Concept-Aware Latent and Explicit Knowledge Integration for Enhanced Cognitive Diagnosis
Yawen Chen, Jiande Sun, Jing Li, Huaxiang Zhang
TL;DR
This paper tackles cognitive diagnosis limitations from unidimensional mastery representations and sparse Q-matrices by proposing CLEKI-CD, which combines concept-aware multidimensional embeddings for students and exercises with a latent Q-matrix learned through attention over a concept dependency graph. A combined diagnostic layer fuses explicit knowledge from the Q-matrix with latent knowledge to robustly infer mastery and predict responses, using $y_{ij} = \epsilon u_{ij} + (1-\epsilon) \tilde{u}_{ij}$ and optimized via cross-entropy loss $\mathcal{L}$. Key innovations include the concept-aware embedding module, an attention-based knowledge aggregation (AGM) to generate a latent Q-matrix $\tilde{\mathbf{Q}}$, and an integration mechanism that improves performance and interpretability on real-world ITS datasets. Experiments on ASSIST and Junyi demonstrate superior predictive accuracy and robustness to sparse data, with ablations and case studies highlighting the contribution of each component and the model’s interpretability through latent concepts.
Abstract
Cognitive diagnosis can infer the students' mastery of specific knowledge concepts based on historical response logs. However, the existing cognitive diagnostic models (CDMs) represent students' proficiency via a unidimensional perspective, which can't assess the students' mastery on each knowledge concept comprehensively.

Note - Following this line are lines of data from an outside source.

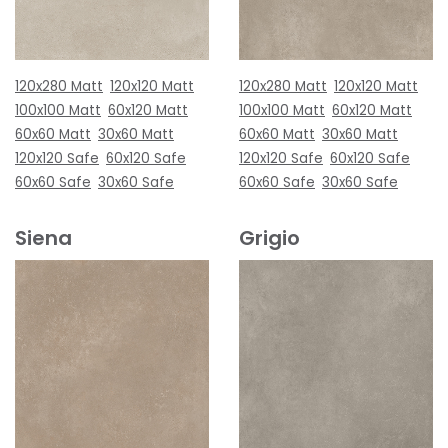
120x280 Matt
120x120 Matt
120x280 Matt
120x120 Matt
100x100 Matt
60x120 Matt
100x100 Matt
60x120 Matt
60x60 Matt
30x60 Matt
60x60 Matt
30x60 Matt
120x120 Safe
60x120 Safe
120x120 Safe
60x120 Safe
60x60 Safe
30x60 Safe
60x60 Safe
30x60 Safe
Siena
Grigio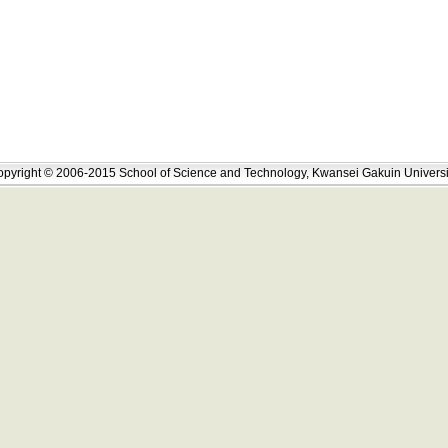
pyright © 2006-2015 School of Science and Technology, Kwansei Gakuin Universi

Moreover, the Q-matrix binarizes the relationship between exercises and knowledge concepts, and it can't represent the latent relationship between exercises and knowledge concepts. Especially, when the granularity of knowledge attributes refines increasingly, the Q-matrix becomes incomplete correspondingly and the sparse binary representation (0/1) fails to capture the intricate relationships among knowledge concepts. To address these issues, we propose a Concept-aware Latent and Explicit Knowledge Integration model for cognitive diagnosis (CLEKI-CD). Specifically, a multidimensional vector is constructed according to the students' mastery and exercise difficulty for each knowledge concept from multiple perspectives, which enhances the representation capabilities of the model. Moreover, a latent Q-matrix is generated by our proposed attention-based knowledge aggregation method, and it can uncover the coverage degree of exercises over latent knowledge. The latent Q-matrix can supplement the sparse explicit Q-matrix with the inherent relationships among knowledge concepts, and mitigate the knowledge coverage problem. Furthermore, we employ a combined cognitive diagnosis layer to integrate both latent and explicit knowledge, further enhancing cognitive diagnosis performance. Extensive experiments on real-world datasets demonstrate that CLEKI-CD outperforms the state-of-the-art models. The proposed CLEKI-CD is promising in practical applications in the field of intelligent education, as it exhibits good interpretability with diagnostic results.